Timetables, the steady flip of station digital clocks and waiting, waiting, waiting – as unlikely as it seems, that much-maligned hobby and its banal motifs have been good grounding for Almond's career as a conceptual artist, which took off in the late 1990s as part of the post-YBA generation tended by Jay Jopling's White Cube gallery.

In any case, Almond's nerdy days are well behind him, as his CV demonstrates. For Sensation, at the Royal Academy in 1997, he constructed an enormous digital clock and amplified the sound of the relentless click-clack of the passing minutes. In 2000, for the hip Matthew Marks Gallery in New York he made an even bigger clock, the size of a shipping container, freighted it across the Atlantic and then finally docked it at the Venice Biennale in 2003.
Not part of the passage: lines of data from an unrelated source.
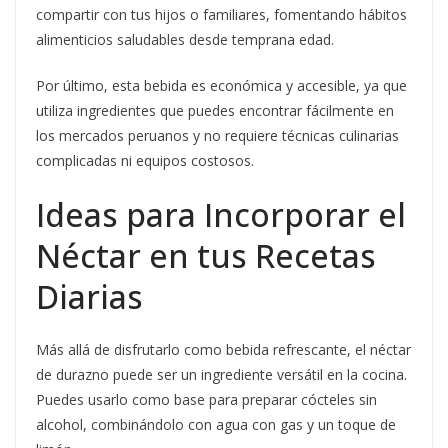
compartir con tus hijos o familiares, fomentando hábitos
alimenticios saludables desde temprana edad.
Por último, esta bebida es económica y accesible, ya que
utiliza ingredientes que puedes encontrar fácilmente en
los mercados peruanos y no requiere técnicas culinarias
complicadas ni equipos costosos.
Ideas para Incorporar el
Néctar en tus Recetas
Diarias
Más allá de disfrutarlo como bebida refrescante, el néctar
de durazno puede ser un ingrediente versátil en la cocina.
Puedes usarlo como base para preparar cócteles sin
alcohol, combinándolo con agua con gas y un toque de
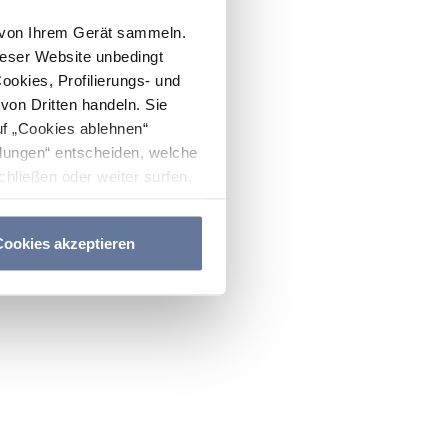
n von Ihrem Gerät sammeln.
ieser Website unbedingt
Cookies, Profilierungs- und
on Dritten handeln. Sie
uf „Cookies ablehnen“
lungen“ entscheiden, welche
hließen oder weiter surfen,
nitten
Cookie-Richtlinie
und
ookies akzeptieren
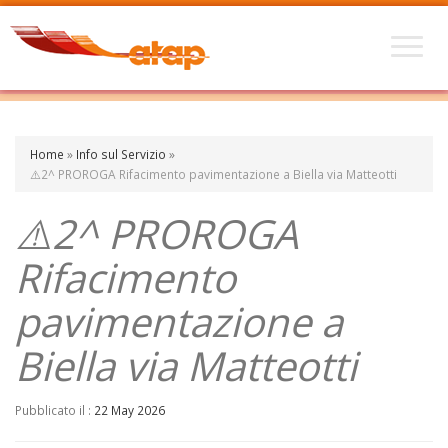
Home
»
Info sul Servizio
»
⚠️2^ PROROGA Rifacimento pavimentazione a Biella via Matteotti
⚠️2^ PROROGA
Rifacimento
pavimentazione a
Biella via Matteotti
Pubblicato il :
22 May 2026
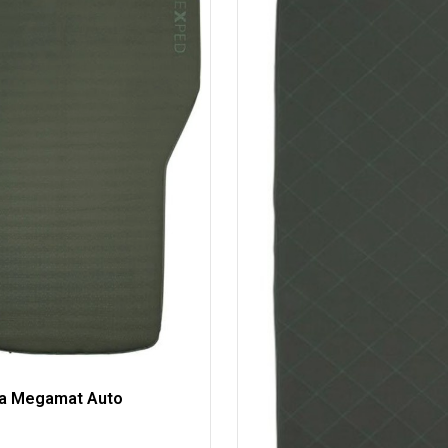
a Megamat Auto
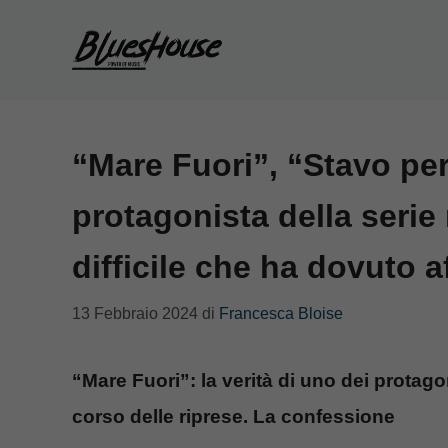
Vai
al
contenuto
“Mare Fuori”, “Stavo pe
protagonista della serie
difficile che ha dovuto a
13 Febbraio 2024
di
Francesca Bloise
“Mare Fuori”: la verità di uno dei protago
corso delle riprese. La confessione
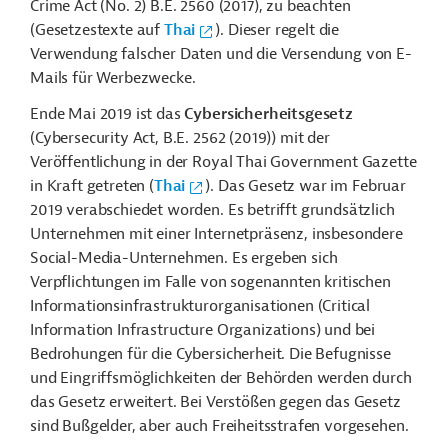
Crime Act (No. 2) B.E. 2560 (2017), zu beachten
(Gesetzestexte auf
Thai
). Dieser regelt die
Verwendung falscher Daten und die Versendung von E-
Mails für Werbezwecke.
Ende Mai 2019 ist das
Cybersicherheitsgesetz
(Cybersecurity Act, B.E. 2562 (2019)) mit der
Veröffentlichung in der Royal Thai Government Gazette
in Kraft getreten (
Thai
). Das Gesetz war im Februar
2019 verabschiedet worden. Es betrifft grundsätzlich
Unternehmen mit einer Internetpräsenz, insbesondere
Social-Media-Unternehmen. Es ergeben sich
Verpflichtungen im Falle von sogenannten kritischen
Informationsinfrastrukturorganisationen (Critical
Information Infrastructure Organizations) und bei
Bedrohungen für die Cybersicherheit. Die Befugnisse
und Eingriffsmöglichkeiten der Behörden werden durch
das Gesetz erweitert. Bei Verstößen gegen das Gesetz
sind Bußgelder, aber auch Freiheitsstrafen vorgesehen.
The work that got him nominated for the Turner in 2005 took a turn for the serious, with photographs and video that meditated on the visible effects of passing time on fragile wildernesses in Antarctica. Also included were photographs of moonlit landscapes – and it is 50 new colour prints from that ongoing Fullmoon series that comprise his new show at Jopling's Hoxton outpost, White Cube, where we met.
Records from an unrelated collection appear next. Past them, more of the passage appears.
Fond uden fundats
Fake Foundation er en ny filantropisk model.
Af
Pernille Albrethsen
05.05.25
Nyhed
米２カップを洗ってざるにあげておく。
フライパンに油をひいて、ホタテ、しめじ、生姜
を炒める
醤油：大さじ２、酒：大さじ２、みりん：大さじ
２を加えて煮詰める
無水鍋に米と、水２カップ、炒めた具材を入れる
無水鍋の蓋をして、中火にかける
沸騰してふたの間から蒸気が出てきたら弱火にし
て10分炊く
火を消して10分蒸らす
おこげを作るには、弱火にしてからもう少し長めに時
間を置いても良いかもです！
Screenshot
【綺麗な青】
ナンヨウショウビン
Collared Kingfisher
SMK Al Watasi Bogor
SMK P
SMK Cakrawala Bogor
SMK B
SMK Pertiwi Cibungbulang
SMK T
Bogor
All photographed in the British Isles and Ireland, this insomniac's tour starts with the seething blue seas at rocky Malin Head, goes via dramatic gorges of Gordale Scar of Dartmoor and on to thick ferns and mountains of Wester Ross in the Highlands. The first thing that you notice is that the landscapes don't look moonlit at all. The sky is blue, or appears hazy with sunshine, and although there is a surreal quality to the fuzzy mists that hang in the air, and the seas and rivers resemble a seething brew of dry ice – okay, that's quite strange – the bright colours of plants, rocks and trees all suggest daylight. Maybe I've just watched too many night-vision real-life crime reconstructions, but looking at these pictures you realise how ridiculous it is to think that night-time is monochrome. Using exposures from 15 to 45 minutes long (and the patient wait is part of the pleasure for him) Almond's medium-format camera soaks up all the light reflected off the moon, creating sublime new landscapes that convey a long meditation rather than quick snap.
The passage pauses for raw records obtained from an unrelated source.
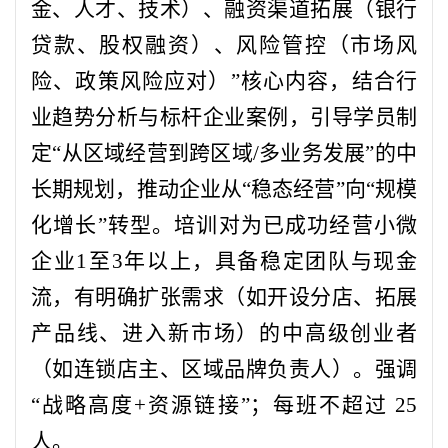
金、人才、技术）、融资渠道拓展（银行
贷款、股权融资）、风险管控（市场风
险、政策风险应对）”核心内容，结合行
业趋势分析与标杆企业案例，引导学员制
定“从区域经营到跨区域/多业务发展”的中
长期规划，推动企业从“稳态经营”向“规模
化增长”转型。培训对为已成功经营小微
企业1至3年以上，具备稳定团队与现金
流，有明确扩张需求（如开设分店、拓展
产品线、进入新市场）的中高级创业者
（如连锁店主、区域品牌负责人）。强调
“战略高度+资源链接”；每班不超过 25
人。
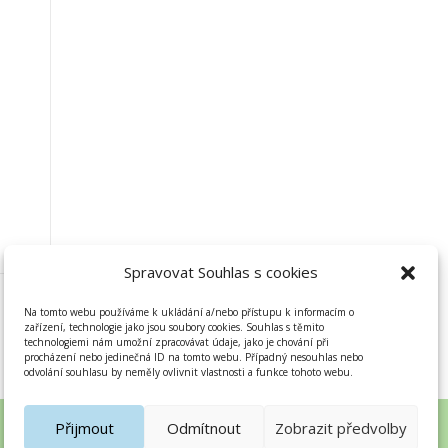
Spravovat Souhlas s cookies
Na tomto webu používáme k ukládání a/nebo přístupu k informacím o
zařízení, technologie jako jsou soubory cookies. Souhlas s těmito
technologiemi nám umožní zpracovávat údaje, jako je chování při
procházení nebo jedinečná ID na tomto webu. Případný nesouhlas nebo
odvolání souhlasu by neměly ovlivnit vlastnosti a funkce tohoto webu.
Přijmout
Odmítnout
Zobrazit předvolby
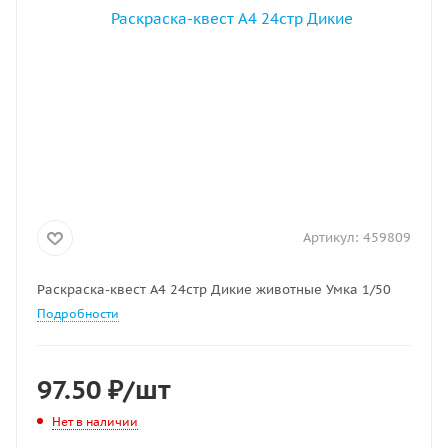
Артикул:
459809
Раскраска-квест А4 24стр Дикие животные Умка 1/50
Подробности
97.50
₽
/шт
Нет в наличии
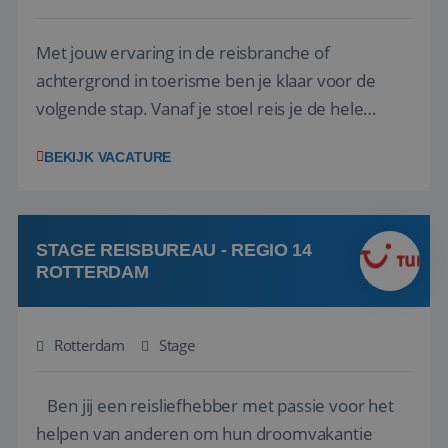
Met jouw ervaring in de reisbranche of
achtergrond in toerisme ben je klaar voor de
volgende stap. Vanaf je stoel reis je de hele
wereld over en speel je moeiteloos in op de
BEKIJK VACATURE
wensen van je team, je klant en wat er in de
reiswereld gebeurt. Met je enthousiasme weet je
klanten te overtuigen om die droomreis te
boeken! ...
STAGE REISBUREAU - REGIO 14
ROTTERDAM
Rotterdam
Stage
Ben jij een reisliefhebber met passie voor het
helpen van anderen om hun droomvakantie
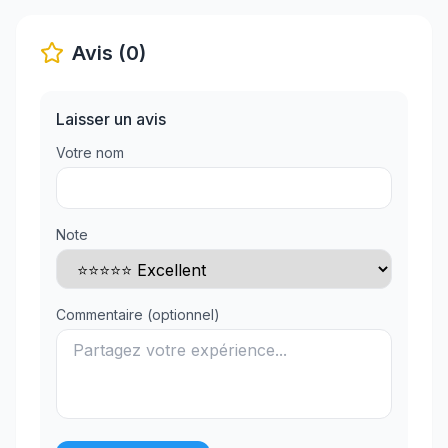
Avis (0)
Laisser un avis
Votre nom
Note
Commentaire (optionnel)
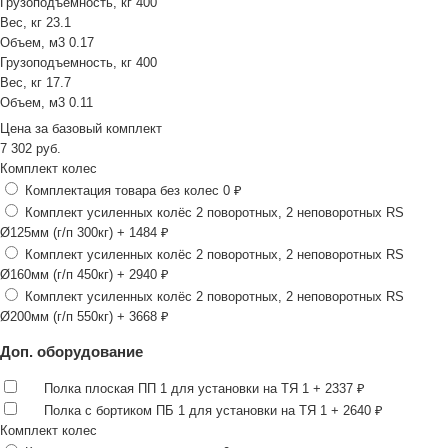
Грузоподъемность, кг
400
Вес, кг
23.1
Объем, м3
0.17
Грузоподъемность, кг
400
Вес, кг
17.7
Объем, м3
0.11
Цена за
базовый комплект
7 302
руб.
Комплект колес
Комплектация товара без колес
0 ₽
Комплект усиленных колёс 2 поворотных, 2 неповоротных RS
Ø125мм (г/п 300кг)
+ 1484 ₽
Комплект усиленных колёс 2 поворотных, 2 неповоротных RS
Ø160мм (г/п 450кг)
+ 2940 ₽
Комплект усиленных колёс 2 поворотных, 2 неповоротных RS
Ø200мм (г/п 550кг)
+ 3668 ₽
Доп. оборудование
Полка плоская ПП 1 для установки на ТЯ 1
+ 2337 ₽
Полка с бортиком ПБ 1 для установки на ТЯ 1
+ 2640 ₽
Комплект колес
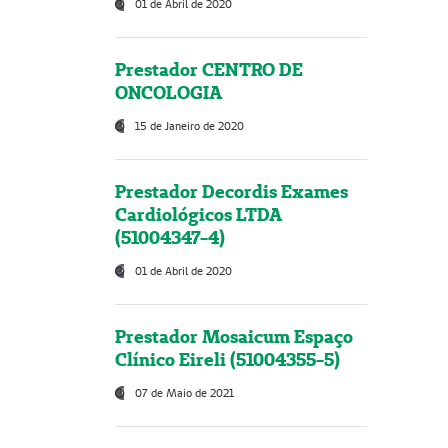
01 de Abril de 2020
Prestador CENTRO DE
ONCOLOGIA
15 de Janeiro de 2020
Prestador Decordis Exames
Cardiológicos LTDA
(51004347-4)
01 de Abril de 2020
Prestador Mosaicum Espaço
Clínico Eireli (51004355-5)
07 de Maio de 2021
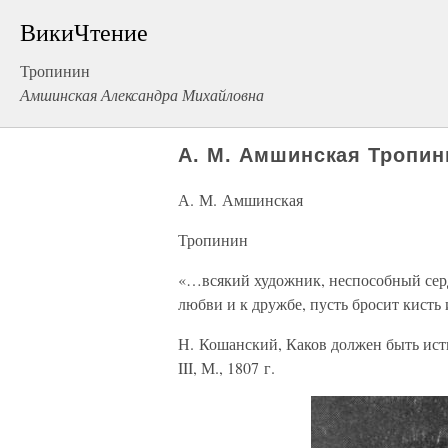
ВикиЧтение
Тропинин
Амшинская Александра Михайловна
А. М. Амшинская Тропин
А. М. Амшинская
Тропинин
«…всякий художник, неспособный серд
любви и к дружбе, пусть бросит кисть
Н. Кошанский, Каков должен быть ис
III, М., 1807 г.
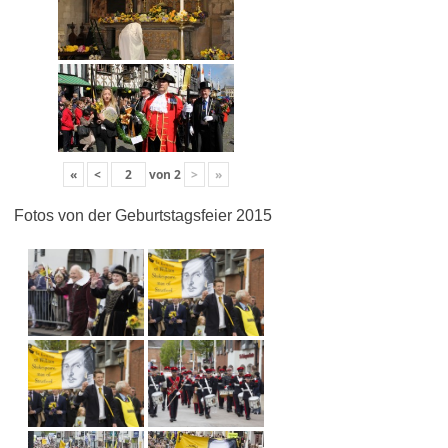
«
<
von
2
>
»
Fotos von der Geburtstagsfeier 2015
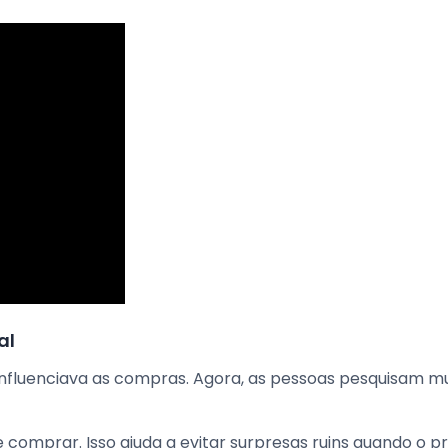
al
s influenciava as compras. Agora, as pessoas pesquisam m
comprar. Isso ajuda a evitar surpresas ruins quando o p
But, while it's fun to search for the tiny white lines in the sky that show the progress of a star over a 40-minute exposure, is there much else in these photographs, which at times come dangerously close to the simply picturesque?

Initially, Almond says, the landscapes he chose were indirect references to Romantic paintings. Starting in Cézanne country, then in Turner's Alps and finally Constable's Flatford, (the location for The Haywain and included in this show), Almond revisited the sites of masterpieces in the dead of night.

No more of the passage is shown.